• Task: Leave the pictures out and restate each entry below word for word.

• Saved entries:
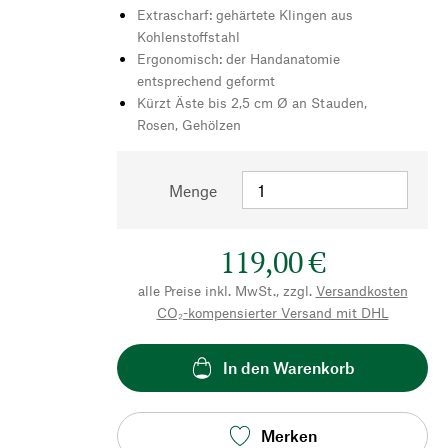
Extrascharf: gehärtete Klingen aus
Kohlenstoffstahl
Ergonomisch: der Handanatomie
entsprechend geformt
Kürzt Äste bis 2,5 cm Ø an Stauden,
Rosen, Gehölzen
Menge
119,00 €
alle Preise inkl. MwSt., zzgl.
Versandkosten
CO₂-kompensierter Versand mit DHL
In den Warenkorb
Merken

• Task response:
Extrascharf: gehärtete Klingen aus
Kohlenstoffstahl
Ergonomisch: der Handanatomie
entsprechend geformt
Kürzt Äste bis 2,5 cm Ø an Stauden,
Rosen, Gehölzen
Menge
119,00 €
alle Preise inkl. MwSt., zzgl.
Versandkosten
CO₂-kompensierter Versand mit DHL
In den Warenkorb
Merken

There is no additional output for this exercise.